Game 4 was supposed to be formality, another chapter in a story of collapse that had defined the franchise since the early 2000s. The fan and his father searched Dallas sports bars for anywhere willing to show the game. One bartender's response was swift and honest: why would anyone want to watch the Knicks?

They found a small television in the kitchen of a Mexican restaurant in south Dallas, sitting on packing crates while carne asada sizzled behind them. Carmelo Anthony scored 41 points that night, slaying LeBron James, Dwyane Wade, and Chris Bosh in a performance that meant nothing to the playoff outcome but everything to a young man watching from the edge.

The Knicks won 89-87. When the final buzzer sounded, the fan fell into his father's arms, both of them soaked in sweat and tears as smoke rose off the kitchen plancha. His father spoke a benediction into his hair: this win is for you, son.

That moment, bittersweet and brief, became a lifeline. Miami won Game 5. The season ended. But that single night became proof that hope could survive humiliation, and it carried him through years when hope was the only thing standing between him and the exit.

The Long Wait

Thirteen years passed. The Knicks compiled one of the worst winning percentages in professional sports history between 2002 and 2020. There was a 23-win season in 2005-06. There were back-to-back 17-win campaigns in 2014-15 and 2018-19, the latter including an 18-game losing streak. Knicks fans wore paper bags over their heads to Madison Square Garden. The franchise was a mirror held up by its owner James Dolan, reflecting only his whims and vanities back into the world.

The fan watched from 1,600 miles away in Dallas, carrying the weight of fandom through the darkest period of his 20s. The prospect of watching a championship with his father became a specific prayer, uttered on the nights when staying seemed impossible. The losing was the vehicle through which his hope traveled.

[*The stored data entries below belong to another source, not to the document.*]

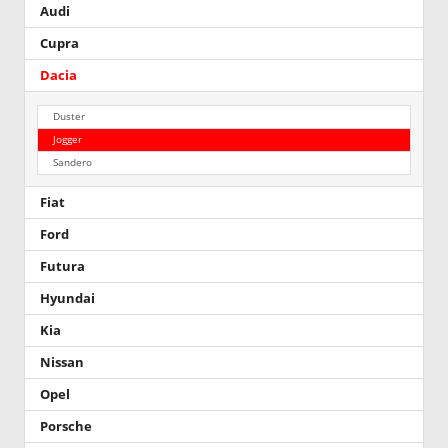
Audi
Cupra
Dacia
Duster
Jogger
Sandero
Fiat
Ford
Futura
Hyundai
Kia
Nissan
Opel
Porsche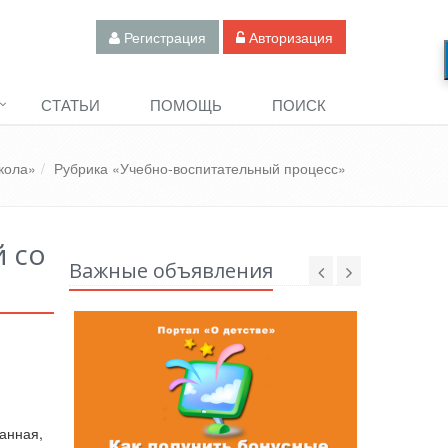
Регистрация
Авторизация
СТАТЬИ
ПОМОЩЬ
ПОИСК
кола»
Рубрика «Учебно-воспитательный процесс»
й со
Важные объявления
анная,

Leon Rose took over as team president in 2020. The approach was different: no ego-driven contracts, no vanity moves, just competent basketball management. Tom Thibodeau arrived as head coach and ended the playoff drought in his first season. Jalen Brunson signed in 2022 and became one of the five best offensive players in basketball by his second year. Karl-Anthony Towns and Mikal Bridges arrived via trade. The Knicks made the second round every year with Brunson.

Last spring, they reached the Eastern Conference finals for the first time since 2000. They lost to Indiana in six games. Three days later, owner James Dolan fired Thibodeau.

Mike Brown became the new head coach. This season, the Knicks won 53 games. They swept Philadelphia in the first round, then swept Cleveland in the conference finals. They have won 11 consecutive games, outscoring opponents by 262 points over that stretch, the most lopsided 11-game playoff run in NBA history. The San Antonio Spurs await in the finals.

Between the end of one playoff round and the start of another, the fan's father lost Al Jerry, his childhood friend. They called themselves Thunder and Lightning, a one-two punch that owned a Long Island neighborhood decades ago. They watched the Knicks win championships together in 1970 and 1973, young men in their prime with their whole lives ahead. Al will not see what comes next. But the father is still here. So is his son.

The fan does not know how to want something this much without fear. He has spent a quarter-century practicing hope and protecting himself from pain. He has kept one hand always on the door. This time feels different. The door is open now, and he and his father are standing in the frame together, waiting to see if the Knicks can finally deliver on a promise made in a kitchen 13 years ago.

Author James Rodriguez: "A franchise this broken does not deserve this run, but a father and son this faithful absolutely do."